Google may be the dominant search engine, but it’s far from ideal. One major problem: How do you search for things you don’t know exist?
Using Google’s own experimental algorithms, a graduate student may have build a solution: a search engine that allows you to add and subtract search terms for far more intuitive results.
The new search engine, ThisPlusThat.Me, similarly looks for context clues among the terms. For instance: Entering the arithmetic search “Paris – France + Italy” gives the top result as “Rome,” but if I search the same thing in Google, I’ll get directions between Paris and Italy, restaurants in France and Italy, and a depressing Yahoo Answers of whether Italy is in Paris (or vice versa). “Rome,” on the other hand, is an association you, a human, would make (I want This, without That but including Those)–and the engine makes that decision based on each answer’s semantic value compared to your search.
Until now, search has been stuck in a paradigm of literal matching, unable to break into conceptual associations and guessing what you mean when you search. There’s a reason Amazon and Netflix have scored points for their item suggestions: They’re thinking how you think.
The engine, created by Astrophysics PhD candidate Christopher Moody, uses Google’s own open-source word2vec algorithm research to take the terms you searched for and ranks the query results by relevance, just like a normal search–except the rankings are based on “vector distances” that have a lot more human sense.
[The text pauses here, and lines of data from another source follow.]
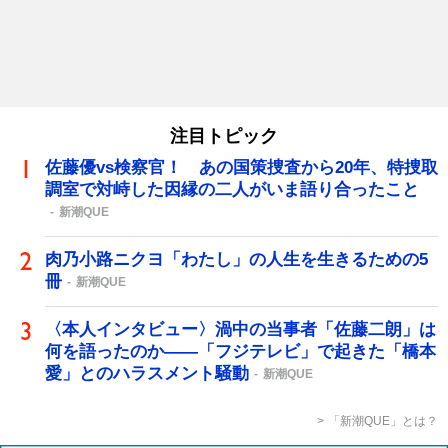
注目トピック
佐藤優vs検察官！ あの国策捜査から20年、特捜取
調室で対峙した因縁の二人がいま語り合ったこと
新潮QUE
肉乃小路ニクヨ「わたし」の人生を生きるための5
冊
新潮QUE
〈本人インタビュー〉渦中の当事者「佐藤二朗」は
何を語ったのか――「フジテレビ」で起きた「橋本
愛」とのハラスメント騒動
新潮QUE
「新潮QUE」とは？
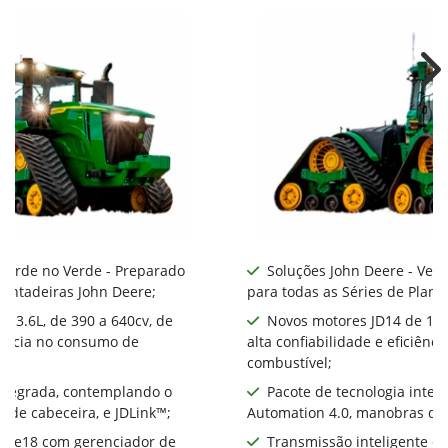
Ne
 Verde no Verde - Preparado
Soluções John Deere - Ver
lantadeiras John Deere;
para todas as Séries de Plant
 13.6L, de 390 a 640cv, de
Novos motores JD14 de 13.6
ciência no consumo de
alta confiabilidade e eficiên
combustível;
integrada, contemplando o
Pacote de tecnologia inte
 de cabeceira, e JDLink™;
Automation 4.0, manobras de 
te e18 com gerenciador de
Transmissão inteligente e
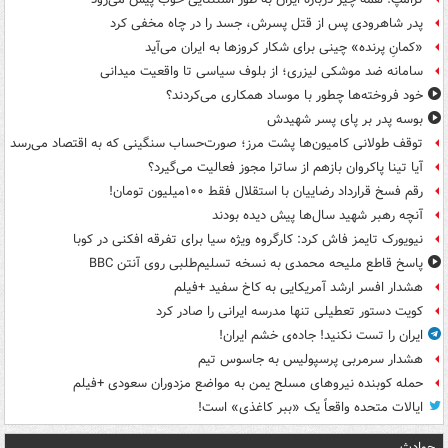
پدر شاهرودی پس از قتل پسرش، جسد را در چاه مخفی کرد
«کمانِ پرنده» چینی برای شکار کروزها به ایران می‌آید
سامانه ضد موشکی لیزری؛ از بلوف سیاسی تا واقعیت میدانی
خود فروخته‌ها چطور با موساد همکاری می‌کردند؟
بوسه‌ پدر بر پای پسر شهیدش
توقف طولانی کامیون‌ها پشت مرز؛ صورت‌حساب سنگینی که به اقتصاد می‌رسد
آیا تینا پاکروان بازهم از ساترا مجوز فعالیت می‌گیرد؟
رقم فسخ قرارداد رضاییان با استقلال فقط ۱۰۰میلیون تومان!
آنچه رهبر شهید سال‌ها پیش دیده بودند
نیویورک تایمز فاش کرد: کارگروه ویژه سیا برای تفرقه افکنی در کوبا
پاسخ قاطع ملیحه محمدی به نسخه تسلیم‌طلبی روی آنتن BBC
هشدار افسر ارشد آمریکایی به کاخ سفید +فیلم
کویت دستور تعطیلی تنها مدرسه ایرانی را صادر کرد
ایران را تست نکنید! جاده‌ی خشم ایران!
هشدار سرمربی پرسپولیس به جاسوس تیم
حمله کوبنده نیروهای مسلح یمن به مواضع مزدوران سعودی +فیلم
ایالات متحده واقعاً یک «ببر کاغذی» است!
حوادث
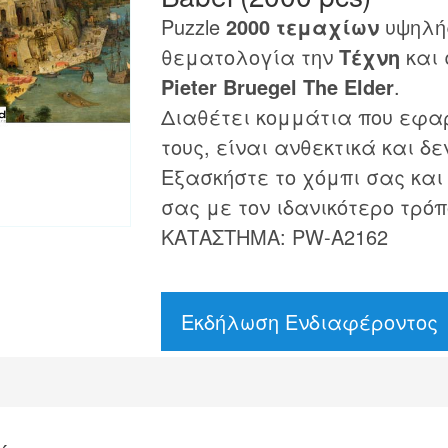
Puzzle
2000 τεμαχίων
υψηλής
θεματολογία την
Τέχνη
και 
Pieter Bruegel The Elder
.
Διαθέτει κομμάτια που εφα
τους, είναι ανθεκτικά και δε
Εξασκήστε το χόμπι σας και
σας με τον ιδανικότερο τρόπ
ΚΑΤΑΣΤΗΜΑ: PW-A2162
Εκδήλωση Ενδιαφέροντος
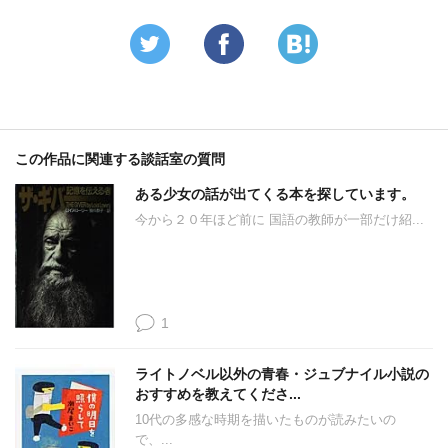
この作品に関連する談話室の質問
ある少女の話が出てくる本を探しています。
今から２０年ほど前に 国語の教師が一部だけ紹...
1
ライトノベル以外の青春・ジュブナイル小説の
おすすめを教えてくださ...
10代の多感な時期を描いたものが読みたいの
で、...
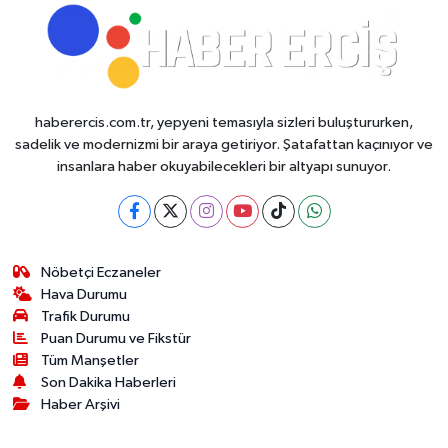
haberercis.com.tr, yepyeni temasıyla sizleri buluştururken,
sadelik ve modernizmi bir araya getiriyor. Şatafattan kaçınıyor ve
insanlara haber okuyabilecekleri bir altyapı sunuyor.
Nöbetçi Eczaneler
Hava Durumu
Trafik Durumu
Puan Durumu ve Fikstür
Tüm Manşetler
Son Dakika Haberleri
Haber Arşivi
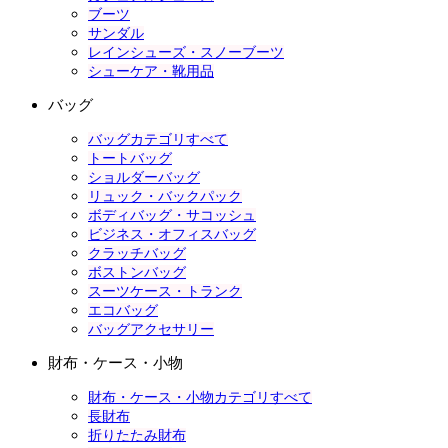
ブーツ
サンダル
レインシューズ・スノーブーツ
シューケア・靴用品
バッグ
バッグカテゴリすべて
トートバッグ
ショルダーバッグ
リュック・バックパック
ボディバッグ・サコッシュ
ビジネス・オフィスバッグ
クラッチバッグ
ボストンバッグ
スーツケース・トランク
エコバッグ
バッグアクセサリー
財布・ケース・小物
財布・ケース・小物カテゴリすべて
長財布
折りたたみ財布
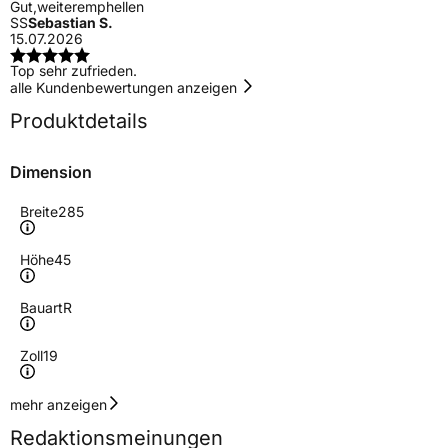
Gut,weiteremphellen
SS
Sebastian S.
15.07.2026
Top sehr zufrieden.
alle Kundenbewertungen anzeigen
Produktdetails
Dimension
Breite
285
Höhe
45
Bauart
R
Zoll
19
Geschwindigkeitsindex
Y
mehr anzeigen
Redaktionsmeinungen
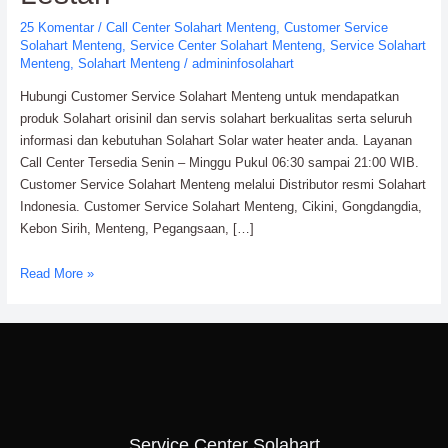
25 Komentar
/
Call Center Solahart Menteng
,
Customer Service
Solahart Menteng
,
Service Center Solahart Menteng
,
Service Solahart
Menteng
,
Solahart Menteng
/
admininfosolahart
Hubungi Customer Service Solahart Menteng untuk mendapatkan
produk Solahart orisinil dan servis solahart berkualitas serta seluruh
informasi dan kebutuhan Solahart Solar water heater anda. Layanan
Call Center Tersedia Senin – Minggu Pukul 06:30 sampai 21:00 WIB.
Customer Service Solahart Menteng melalui Distributor resmi Solahart
Indonesia. Customer Service Solahart Menteng, Cikini, Gongdangdia,
Kebon Sirih, Menteng, Pegangsaan, […]
Customer
Read More »
Service
Solahart
Menteng:
PT.
Citra
Wahana
Lestari
Service Center Solahart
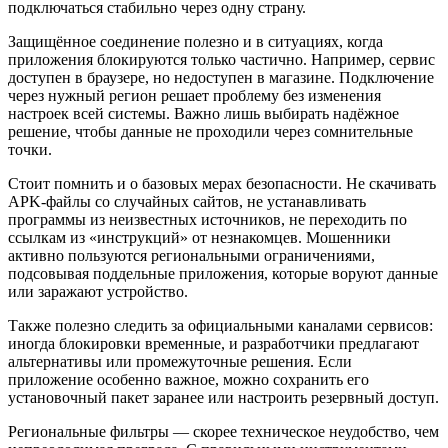
подключаться стабильно через одну страну.
Защищённое соединение полезно и в ситуациях, когда
приложения блокируются только частично. Например, сервис
доступен в браузере, но недоступен в магазине. Подключение
через нужный регион решает проблему без изменения
настроек всей системы. Важно лишь выбирать надёжное
решение, чтобы данные не проходили через сомнительные
точки.
Стоит помнить и о базовых мерах безопасности. Не скачивать
APK-файлы со случайных сайтов, не устанавливать
программы из неизвестных источников, не переходить по
ссылкам из «инструкций» от незнакомцев. Мошенники
активно пользуются региональными ограничениями,
подсовывая поддельные приложения, которые воруют данные
или заражают устройство.
Также полезно следить за официальными каналами сервисов:
иногда блокировки временные, и разработчики предлагают
альтернативы или промежуточные решения. Если
приложение особенно важное, можно сохранить его
установочный пакет заранее или настроить резервный доступ.
Региональные фильтры — скорее техническое неудобство, чем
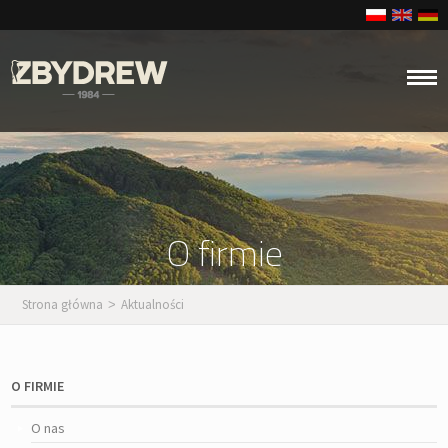
O firmie
Strona główna
Aktualności
>
O FIRMIE
O nas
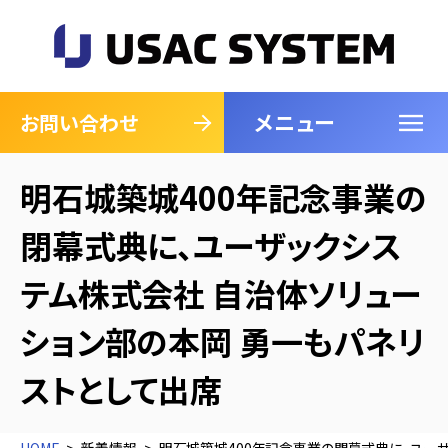
メニュー
閉じる
お問い合わせ
明石城築城400年記念事業の
閉幕式典に、ユーザックシス
テム株式会社 自治体ソリュー
ション部の本岡 勇一もパネリ
ストとして出席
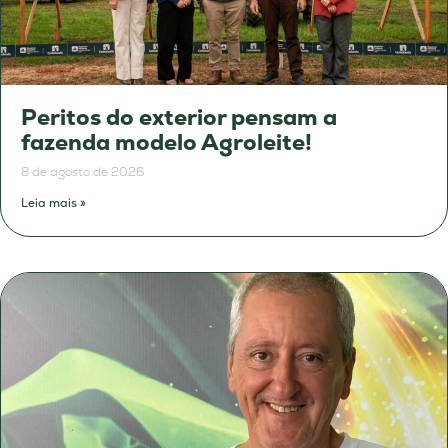
Peritos do exterior pensam a
fazenda modelo Agroleite!
8 de agosto de 2026
Leia mais »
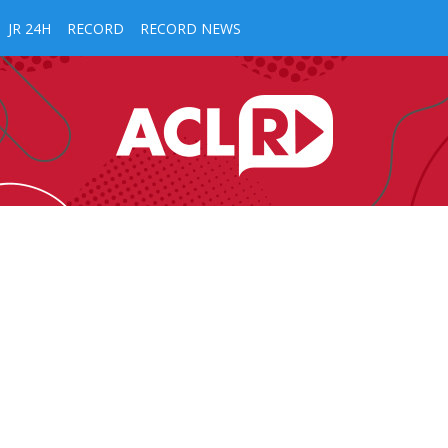
JR 24H
RECORD
RECORD NEWS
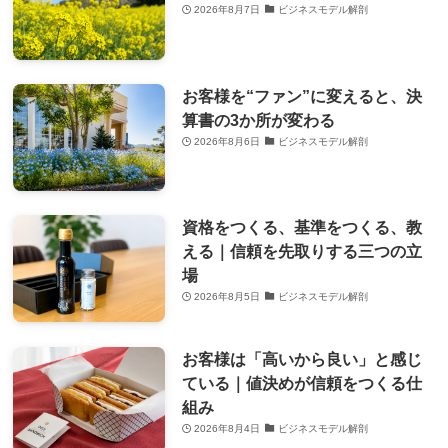
2026年8月7日
ビジネスモデル解剖
お客様を“ファン”に変えると、決
算書の3か所が変わる
2026年8月6日
ビジネスモデル解剖
資格をつくる、基準をつくる、教
える｜信頼を先取りする三つの立
場
2026年8月5日
ビジネスモデル解剖
お客様は「高いから良い」と感じ
ている｜値決めが信頼をつくる仕
組み
2026年8月4日
ビジネスモデル解剖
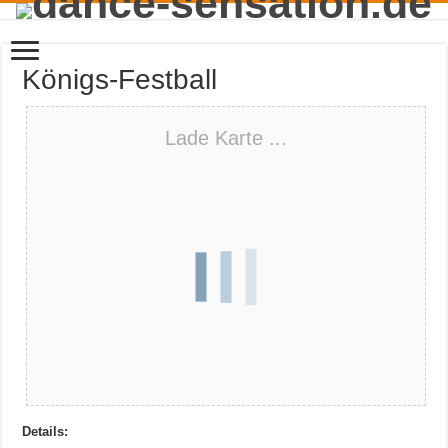
Königs-Festball
Lade Karte ...
Details:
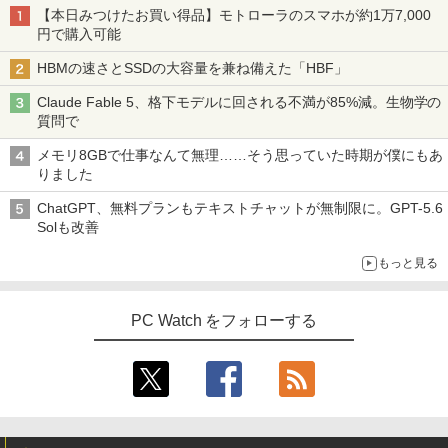
【本日みつけたお買い得品】モトローラのスマホが約1万7,000
円で購入可能
HBMの速さとSSDの大容量を兼ね備えた「HBF」
Claude Fable 5、格下モデルに回される不満が85%減。生物学の
質問で
メモリ8GBで仕事なんて無理……そう思っていた時期が僕にもあ
りました
ChatGPT、無料プランもテキストチャットが無制限に。GPT-5.6
Solも改善
もっと見る
PC Watch をフォローする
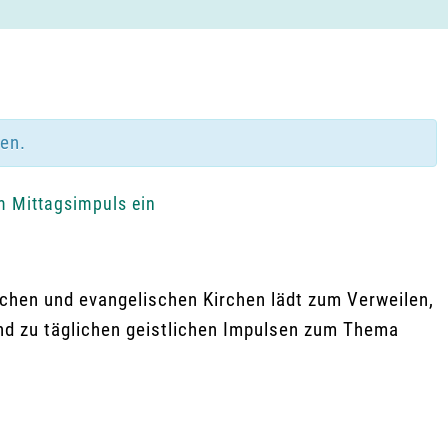
den.
m Mittagsimpuls ein
chen und evangelischen Kirchen lädt zum Verweilen,
ind zu täglichen geistlichen Impulsen zum Thema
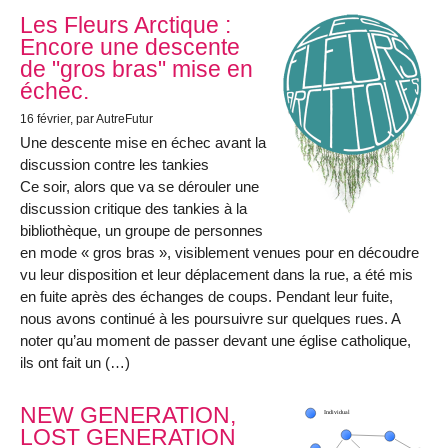
Les Fleurs Arctique :
Encore une descente
de "gros bras" mise en
échec.
16 février
, par AutreFutur
Une descente mise en échec avant la
discussion contre les tankies
Ce soir, alors que va se dérouler une
discussion critique des tankies à la
bibliothèque, un groupe de personnes
en mode « gros bras », visiblement venues pour en découdre
vu leur disposition et leur déplacement dans la rue, a été mis
en fuite après des échanges de coups. Pendant leur fuite,
nous avons continué à les poursuivre sur quelques rues. A
noter qu’au moment de passer devant une église catholique,
ils ont fait un (…)
NEW GENERATION,
LOST GENERATION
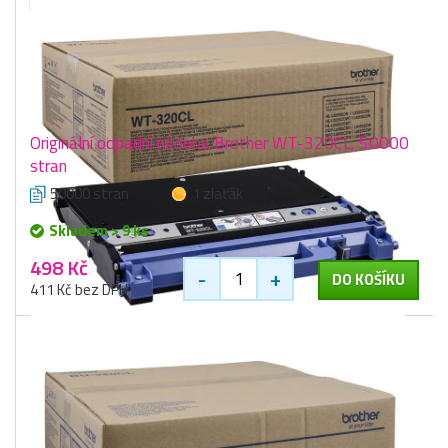
Originální odpadní nádoba Brother WT-320CL, 50000
stran
50000 stran
1 zlaťák
Skladem > 9 ks
498 Kč
-
+
DO KOŠÍKU
411 Kč bez DPH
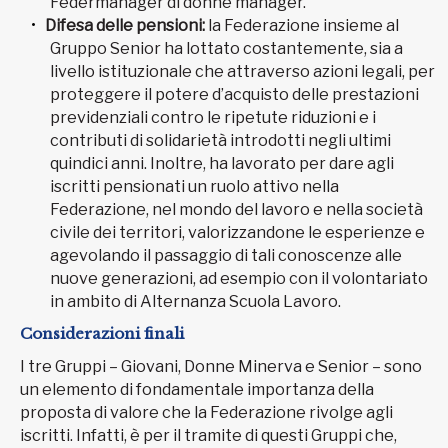
Federmanager di donne manager.
Difesa delle pensioni:
la Federazione insieme al
Gruppo Senior ha lottato costantemente, sia a
livello istituzionale che attraverso azioni legali, per
proteggere il potere d’acquisto delle prestazioni
previdenziali contro le ripetute riduzioni e i
contributi di solidarietà introdotti negli ultimi
quindici anni. Inoltre, ha lavorato per dare agli
iscritti pensionati un ruolo attivo nella
Federazione, nel mondo del lavoro e nella società
civile dei territori, valorizzandone le esperienze e
agevolando il passaggio di tali conoscenze alle
nuove generazioni, ad esempio con il volontariato
in ambito di Alternanza Scuola Lavoro.
Considerazioni finali
I tre Gruppi – Giovani, Donne Minerva e Senior – sono
un elemento di fondamentale importanza della
proposta di valore che la Federazione rivolge agli
iscritti. Infatti, è per il tramite di questi Gruppi che,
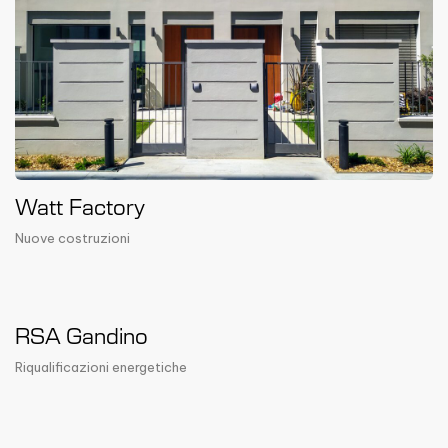
Watt Factory
Nuove costruzioni
RSA Gandino
Riqualificazioni energetiche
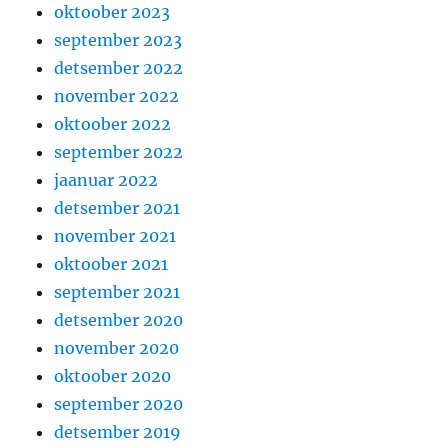
oktoober 2023
september 2023
detsember 2022
november 2022
oktoober 2022
september 2022
jaanuar 2022
detsember 2021
november 2021
oktoober 2021
september 2021
detsember 2020
november 2020
oktoober 2020
september 2020
detsember 2019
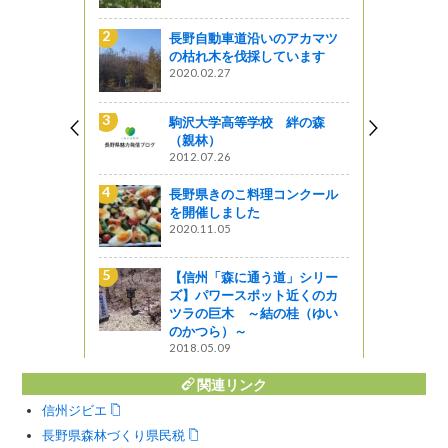
長野自動車道沿いのアカマツ
の枯れ木を伐採しています
2020.02.27
駒沢大学高等学校 絆の森
（親林）
2012.07.26
）を改良し
長野県きのこ料理コンクール
を開催しました
2020.11.05
【信州「森に通う道」シリー
ズ】パワースポット近くのカ
ツラの巨木 ～結の桂（ゆい
のかつら）～
2018.05.09
関連リンク
信州ジビエ
長野県森林づくり県民税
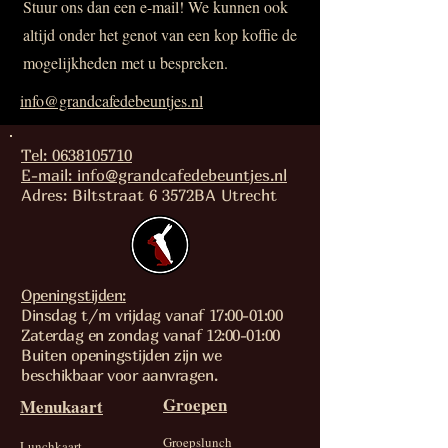
Stuur ons dan een e-mail! We kunnen ook
altijd onder het genot van een kop koffie de
mogelijkheden met u bespreken.
info@grandcafedebeuntjes.nl
Tel: 0638105710
E-mail: info@grandcafedebeuntjes.nl
Adres: Biltstraat 6 3572BA Utrecht
Openingstijden:
Dinsdag t/m vrijdag vanaf 17:00-01:00
Zaterdag en zondag vanaf 12:00-01:00
Buiten openingstijden zijn we
beschikbaar voor aanvragen.
Groepen
Menukaart
Groepslunch
Lunchkaart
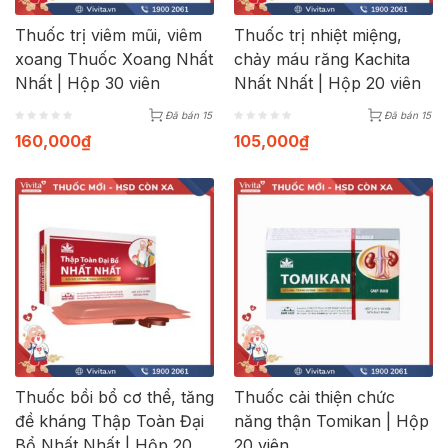
Thuốc trị viêm mũi, viêm
Thuốc trị nhiệt miệng,
xoang Thuốc Xoang Nhất
chảy máu răng Kachita
Nhất | Hộp 30 viên
Nhất Nhất | Hộp 20 viên
Đã bán 15
Đã bán 15
160,000
₫
105,000
₫
Thuốc bồi bổ cơ thể, tăng
Thuốc cải thiện chức
đề kháng Thập Toàn Đại
năng thận Tomikan | Hộp
Bổ Nhất Nhất | Hộp 20
20 viên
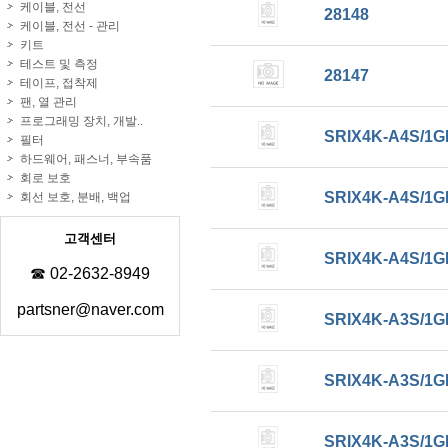
케이블, 전선
28148
케이블, 전선 - 관리
키트
테스트 및 측정
28147
테이프, 접착제
팬, 열 관리
프로그래밍 장치, 개발..
SRIX4K-A4S/1G
필터
하드웨어, 패스너, 부속품
회로 보호
SRIX4K-A4S/1G
회선 보호, 분배, 백업
고객센터
SRIX4K-A4S/1G
☎ 02-2632-8949
partsner@naver.com
SRIX4K-A3S/1G
SRIX4K-A3S/1G
SRIX4K-A3S/1G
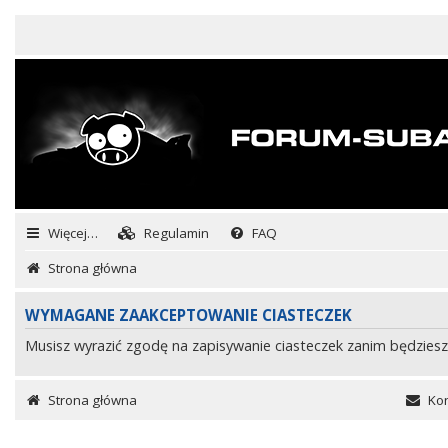
Więcej…
Regulamin
FAQ
Strona główna
WYMAGANE ZAAKCEPTOWANIE CIASTECZEK
Musisz wyrazić zgodę na zapisywanie ciasteczek zanim będziesz
Strona główna
Kon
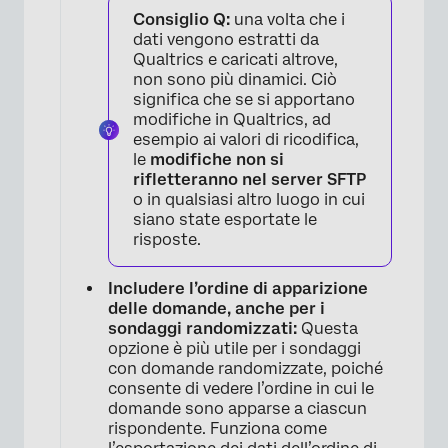
Consiglio Q:
una volta che i
dati vengono estratti da
Qualtrics e caricati altrove,
non sono più dinamici. Ciò
significa che se si apportano
modifiche in Qualtrics, ad
esempio ai valori di ricodifica,
le
modifiche non si
rifletteranno nel server SFTP
o in qualsiasi altro luogo in cui
siano state esportate le
risposte.
Includere l’ordine di apparizione
delle domande, anche per i
sondaggi randomizzati:
Questa
opzione è più utile per i sondaggi
con domande randomizzate, poiché
consente di vedere l’ordine in cui le
domande sono apparse a ciascun
rispondente. Funziona come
So in the above example, other results could have been, say, Napoleon or wine–both have ties with the above search terms, but within the context of City – Country + Other Country, Rome is the vector that has the closest “distance.”
All the word2vec algorithm needs is an appropriate corpus of data to build its word relations on: Moody used Wikipedia’s corpus as a vocabulary and relational base–an obvious advantage in size, but it also had the added benefit of “canonicalizing” terms (is it Paris the city, or Paris from the Trojan War? In Wikipedia, the first is “Paris” and the second “Paris_(mythology).” But millions of search-and-replaces in Wiki’s 42 GB of text was intensive, so Moody used Hadoop’s Map functions to fan those search-and-replaces to several nodes.
A search query then spits out an 8 GB table of vectors with varying distances; Moody tried out a few data search systems before settling on Google’s Numexpr to find the term with the closest vector distance.